Problem to solve: Lines from the one containing "This screenshot has width=416, height=2576." through the end of the data are to be returned exactly, and no others.

Exercise material:
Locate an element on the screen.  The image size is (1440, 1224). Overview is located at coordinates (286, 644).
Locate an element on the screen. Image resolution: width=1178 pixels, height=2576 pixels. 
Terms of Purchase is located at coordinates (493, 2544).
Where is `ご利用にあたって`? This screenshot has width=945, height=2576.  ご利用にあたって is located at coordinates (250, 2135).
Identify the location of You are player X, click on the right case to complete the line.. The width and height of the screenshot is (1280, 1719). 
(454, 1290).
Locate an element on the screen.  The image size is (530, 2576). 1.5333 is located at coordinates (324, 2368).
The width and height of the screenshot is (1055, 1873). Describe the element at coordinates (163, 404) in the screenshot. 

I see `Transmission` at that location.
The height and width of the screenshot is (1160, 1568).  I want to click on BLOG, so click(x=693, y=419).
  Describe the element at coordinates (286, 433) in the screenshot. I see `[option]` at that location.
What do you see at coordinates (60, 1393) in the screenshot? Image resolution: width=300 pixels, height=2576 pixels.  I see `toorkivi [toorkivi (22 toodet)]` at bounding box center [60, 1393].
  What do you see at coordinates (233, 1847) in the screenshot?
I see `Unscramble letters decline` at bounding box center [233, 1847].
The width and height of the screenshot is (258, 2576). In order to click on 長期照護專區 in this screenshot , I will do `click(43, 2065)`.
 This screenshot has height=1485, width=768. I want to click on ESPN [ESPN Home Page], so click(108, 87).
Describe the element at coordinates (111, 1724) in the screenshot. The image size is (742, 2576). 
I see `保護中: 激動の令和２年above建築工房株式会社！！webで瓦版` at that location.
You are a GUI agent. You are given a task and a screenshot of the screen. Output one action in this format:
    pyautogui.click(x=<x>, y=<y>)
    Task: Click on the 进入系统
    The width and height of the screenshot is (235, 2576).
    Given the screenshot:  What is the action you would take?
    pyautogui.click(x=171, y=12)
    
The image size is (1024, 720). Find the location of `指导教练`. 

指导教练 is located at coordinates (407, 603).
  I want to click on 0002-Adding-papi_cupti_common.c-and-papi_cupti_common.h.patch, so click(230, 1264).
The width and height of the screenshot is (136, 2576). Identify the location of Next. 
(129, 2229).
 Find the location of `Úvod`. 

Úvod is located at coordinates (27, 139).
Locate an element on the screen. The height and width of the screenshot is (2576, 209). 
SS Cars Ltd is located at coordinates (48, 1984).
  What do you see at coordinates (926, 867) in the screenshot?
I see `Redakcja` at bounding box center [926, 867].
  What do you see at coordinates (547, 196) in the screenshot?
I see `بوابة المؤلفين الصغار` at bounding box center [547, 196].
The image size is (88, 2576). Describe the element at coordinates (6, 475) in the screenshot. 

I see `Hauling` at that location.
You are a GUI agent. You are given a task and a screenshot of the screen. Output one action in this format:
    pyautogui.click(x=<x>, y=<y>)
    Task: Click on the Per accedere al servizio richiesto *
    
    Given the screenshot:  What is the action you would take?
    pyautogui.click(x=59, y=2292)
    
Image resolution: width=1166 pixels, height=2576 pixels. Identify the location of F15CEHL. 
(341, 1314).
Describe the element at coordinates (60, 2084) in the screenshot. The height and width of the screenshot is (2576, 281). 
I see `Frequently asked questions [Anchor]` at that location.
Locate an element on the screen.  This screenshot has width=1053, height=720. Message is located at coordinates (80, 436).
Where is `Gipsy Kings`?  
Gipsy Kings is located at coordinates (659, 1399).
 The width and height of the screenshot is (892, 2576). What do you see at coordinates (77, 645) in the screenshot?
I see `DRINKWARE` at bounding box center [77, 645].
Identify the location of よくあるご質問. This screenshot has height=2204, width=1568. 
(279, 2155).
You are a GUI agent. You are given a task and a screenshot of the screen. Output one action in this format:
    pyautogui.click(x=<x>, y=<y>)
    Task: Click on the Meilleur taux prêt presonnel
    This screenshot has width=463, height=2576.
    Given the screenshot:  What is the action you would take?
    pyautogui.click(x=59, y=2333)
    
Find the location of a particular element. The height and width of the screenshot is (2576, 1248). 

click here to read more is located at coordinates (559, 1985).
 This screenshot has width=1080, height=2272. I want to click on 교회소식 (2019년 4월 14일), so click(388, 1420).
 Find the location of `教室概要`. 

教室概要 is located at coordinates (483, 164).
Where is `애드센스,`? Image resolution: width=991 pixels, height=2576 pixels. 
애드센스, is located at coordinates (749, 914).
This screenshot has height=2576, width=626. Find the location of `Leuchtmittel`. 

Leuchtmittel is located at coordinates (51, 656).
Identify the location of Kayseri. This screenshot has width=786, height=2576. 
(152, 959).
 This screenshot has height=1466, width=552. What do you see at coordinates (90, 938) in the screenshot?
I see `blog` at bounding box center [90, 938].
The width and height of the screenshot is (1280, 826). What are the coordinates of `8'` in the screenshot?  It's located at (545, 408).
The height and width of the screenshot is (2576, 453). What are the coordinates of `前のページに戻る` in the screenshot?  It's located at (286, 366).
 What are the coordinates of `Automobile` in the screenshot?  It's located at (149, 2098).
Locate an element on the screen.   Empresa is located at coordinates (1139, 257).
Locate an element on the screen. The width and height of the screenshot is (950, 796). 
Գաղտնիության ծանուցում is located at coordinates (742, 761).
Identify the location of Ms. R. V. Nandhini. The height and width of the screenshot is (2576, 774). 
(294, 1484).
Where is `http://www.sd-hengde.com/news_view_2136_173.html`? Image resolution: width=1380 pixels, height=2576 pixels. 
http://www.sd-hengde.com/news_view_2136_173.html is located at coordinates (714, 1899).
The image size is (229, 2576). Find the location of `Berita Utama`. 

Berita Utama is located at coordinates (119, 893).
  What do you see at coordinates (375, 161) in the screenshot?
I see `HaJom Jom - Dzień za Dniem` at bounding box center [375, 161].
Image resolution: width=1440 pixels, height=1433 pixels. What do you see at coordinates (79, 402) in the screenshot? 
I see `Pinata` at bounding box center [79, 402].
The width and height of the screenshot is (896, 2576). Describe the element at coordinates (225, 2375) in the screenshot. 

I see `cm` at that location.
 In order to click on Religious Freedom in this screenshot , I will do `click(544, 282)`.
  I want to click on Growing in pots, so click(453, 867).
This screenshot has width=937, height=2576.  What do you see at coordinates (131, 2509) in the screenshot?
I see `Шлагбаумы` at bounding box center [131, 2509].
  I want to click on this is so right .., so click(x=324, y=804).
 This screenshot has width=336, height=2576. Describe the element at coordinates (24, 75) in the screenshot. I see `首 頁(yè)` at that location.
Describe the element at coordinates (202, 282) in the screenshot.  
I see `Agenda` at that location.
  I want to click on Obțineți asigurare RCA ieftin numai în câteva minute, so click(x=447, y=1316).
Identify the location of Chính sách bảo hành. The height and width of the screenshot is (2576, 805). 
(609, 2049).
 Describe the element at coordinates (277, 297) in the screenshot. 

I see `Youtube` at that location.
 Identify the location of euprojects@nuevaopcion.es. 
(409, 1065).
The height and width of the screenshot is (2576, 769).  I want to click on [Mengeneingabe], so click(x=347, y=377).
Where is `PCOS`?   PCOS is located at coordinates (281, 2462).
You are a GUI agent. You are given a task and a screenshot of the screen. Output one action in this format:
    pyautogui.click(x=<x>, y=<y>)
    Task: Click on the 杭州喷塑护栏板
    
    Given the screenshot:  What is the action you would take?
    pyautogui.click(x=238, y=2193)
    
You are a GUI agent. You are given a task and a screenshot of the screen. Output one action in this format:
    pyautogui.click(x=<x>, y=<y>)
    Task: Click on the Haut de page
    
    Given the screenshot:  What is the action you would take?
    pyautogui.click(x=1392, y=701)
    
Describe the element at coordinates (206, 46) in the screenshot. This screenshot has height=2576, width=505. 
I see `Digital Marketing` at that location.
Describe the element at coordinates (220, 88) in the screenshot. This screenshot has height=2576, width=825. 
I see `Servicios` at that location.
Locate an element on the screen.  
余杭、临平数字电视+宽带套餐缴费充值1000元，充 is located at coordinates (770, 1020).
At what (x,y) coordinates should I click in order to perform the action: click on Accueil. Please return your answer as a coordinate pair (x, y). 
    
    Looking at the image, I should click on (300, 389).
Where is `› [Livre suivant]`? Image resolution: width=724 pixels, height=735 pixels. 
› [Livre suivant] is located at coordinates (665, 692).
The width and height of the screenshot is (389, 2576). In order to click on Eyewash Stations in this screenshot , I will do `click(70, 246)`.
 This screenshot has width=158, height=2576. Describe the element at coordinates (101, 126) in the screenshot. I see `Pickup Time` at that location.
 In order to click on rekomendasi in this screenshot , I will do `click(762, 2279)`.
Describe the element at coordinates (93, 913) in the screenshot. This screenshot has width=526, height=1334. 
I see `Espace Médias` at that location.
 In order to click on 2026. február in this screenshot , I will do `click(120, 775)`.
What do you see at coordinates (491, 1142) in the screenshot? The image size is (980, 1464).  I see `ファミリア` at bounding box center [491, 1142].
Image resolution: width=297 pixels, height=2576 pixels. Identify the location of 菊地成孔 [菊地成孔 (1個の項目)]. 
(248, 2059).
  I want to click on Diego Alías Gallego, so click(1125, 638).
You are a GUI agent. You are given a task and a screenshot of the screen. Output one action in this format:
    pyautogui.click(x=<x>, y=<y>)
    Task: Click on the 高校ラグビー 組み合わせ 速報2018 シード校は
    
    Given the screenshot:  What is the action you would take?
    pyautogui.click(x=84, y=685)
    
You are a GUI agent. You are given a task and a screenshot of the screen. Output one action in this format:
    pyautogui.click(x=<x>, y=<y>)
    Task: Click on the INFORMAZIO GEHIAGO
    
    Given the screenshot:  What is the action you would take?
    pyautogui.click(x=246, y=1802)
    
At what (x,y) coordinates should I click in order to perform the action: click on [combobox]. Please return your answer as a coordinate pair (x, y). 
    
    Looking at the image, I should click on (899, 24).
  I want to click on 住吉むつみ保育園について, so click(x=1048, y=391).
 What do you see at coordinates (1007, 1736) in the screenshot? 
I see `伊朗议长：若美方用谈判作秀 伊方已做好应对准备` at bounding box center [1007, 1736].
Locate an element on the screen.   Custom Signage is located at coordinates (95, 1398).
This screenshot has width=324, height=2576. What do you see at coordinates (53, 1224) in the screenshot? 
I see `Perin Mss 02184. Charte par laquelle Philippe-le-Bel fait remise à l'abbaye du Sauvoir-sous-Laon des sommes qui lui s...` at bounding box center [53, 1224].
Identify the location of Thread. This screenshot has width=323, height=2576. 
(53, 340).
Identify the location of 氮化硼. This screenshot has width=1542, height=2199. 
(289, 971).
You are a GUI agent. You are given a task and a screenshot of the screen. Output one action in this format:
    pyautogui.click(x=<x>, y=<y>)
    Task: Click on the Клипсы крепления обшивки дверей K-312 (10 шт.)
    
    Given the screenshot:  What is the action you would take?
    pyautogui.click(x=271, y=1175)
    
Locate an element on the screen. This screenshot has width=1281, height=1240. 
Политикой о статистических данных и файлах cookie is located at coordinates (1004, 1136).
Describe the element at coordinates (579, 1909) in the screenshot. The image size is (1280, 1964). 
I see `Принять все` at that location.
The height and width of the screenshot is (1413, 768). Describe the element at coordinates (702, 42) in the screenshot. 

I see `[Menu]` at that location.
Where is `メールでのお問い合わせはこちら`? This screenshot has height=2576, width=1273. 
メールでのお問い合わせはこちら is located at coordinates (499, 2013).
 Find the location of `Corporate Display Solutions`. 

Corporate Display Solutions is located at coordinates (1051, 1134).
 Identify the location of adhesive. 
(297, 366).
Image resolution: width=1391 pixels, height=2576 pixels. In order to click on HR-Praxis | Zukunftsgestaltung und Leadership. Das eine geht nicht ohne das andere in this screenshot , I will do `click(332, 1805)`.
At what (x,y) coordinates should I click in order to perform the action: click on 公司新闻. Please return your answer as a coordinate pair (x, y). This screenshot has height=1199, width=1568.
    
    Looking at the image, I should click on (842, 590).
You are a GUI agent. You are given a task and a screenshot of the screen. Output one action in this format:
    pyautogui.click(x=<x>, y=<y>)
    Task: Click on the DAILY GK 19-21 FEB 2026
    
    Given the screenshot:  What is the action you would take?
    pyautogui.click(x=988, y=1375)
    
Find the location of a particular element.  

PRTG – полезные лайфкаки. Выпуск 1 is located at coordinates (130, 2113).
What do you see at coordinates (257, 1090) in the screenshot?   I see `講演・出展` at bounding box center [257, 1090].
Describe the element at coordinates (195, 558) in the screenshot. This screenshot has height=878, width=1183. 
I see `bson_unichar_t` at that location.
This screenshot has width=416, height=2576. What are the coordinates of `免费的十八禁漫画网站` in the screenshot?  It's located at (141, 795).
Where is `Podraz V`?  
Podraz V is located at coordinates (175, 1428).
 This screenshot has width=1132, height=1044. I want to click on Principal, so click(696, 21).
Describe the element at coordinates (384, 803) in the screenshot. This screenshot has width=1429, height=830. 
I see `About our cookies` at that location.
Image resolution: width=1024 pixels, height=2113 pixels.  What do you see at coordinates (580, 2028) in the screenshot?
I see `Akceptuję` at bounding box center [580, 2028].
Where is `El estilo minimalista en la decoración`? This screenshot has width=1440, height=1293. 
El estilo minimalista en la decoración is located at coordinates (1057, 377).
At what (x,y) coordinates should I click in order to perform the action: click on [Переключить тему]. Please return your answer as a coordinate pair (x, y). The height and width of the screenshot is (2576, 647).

Solution:
This screenshot has width=416, height=2576. What are the coordinates of `免费的十八禁漫画网站` in the screenshot?  It's located at (141, 795).
Where is `Podraz V`?  
Podraz V is located at coordinates (175, 1428).
 This screenshot has width=1132, height=1044. I want to click on Principal, so click(696, 21).
Describe the element at coordinates (384, 803) in the screenshot. This screenshot has width=1429, height=830. 
I see `About our cookies` at that location.
Image resolution: width=1024 pixels, height=2113 pixels.  What do you see at coordinates (580, 2028) in the screenshot?
I see `Akceptuję` at bounding box center [580, 2028].
Where is `El estilo minimalista en la decoración`? This screenshot has width=1440, height=1293. 
El estilo minimalista en la decoración is located at coordinates (1057, 377).
At what (x,y) coordinates should I click in order to perform the action: click on [Переключить тему]. Please return your answer as a coordinate pair (x, y). The height and width of the screenshot is (2576, 647).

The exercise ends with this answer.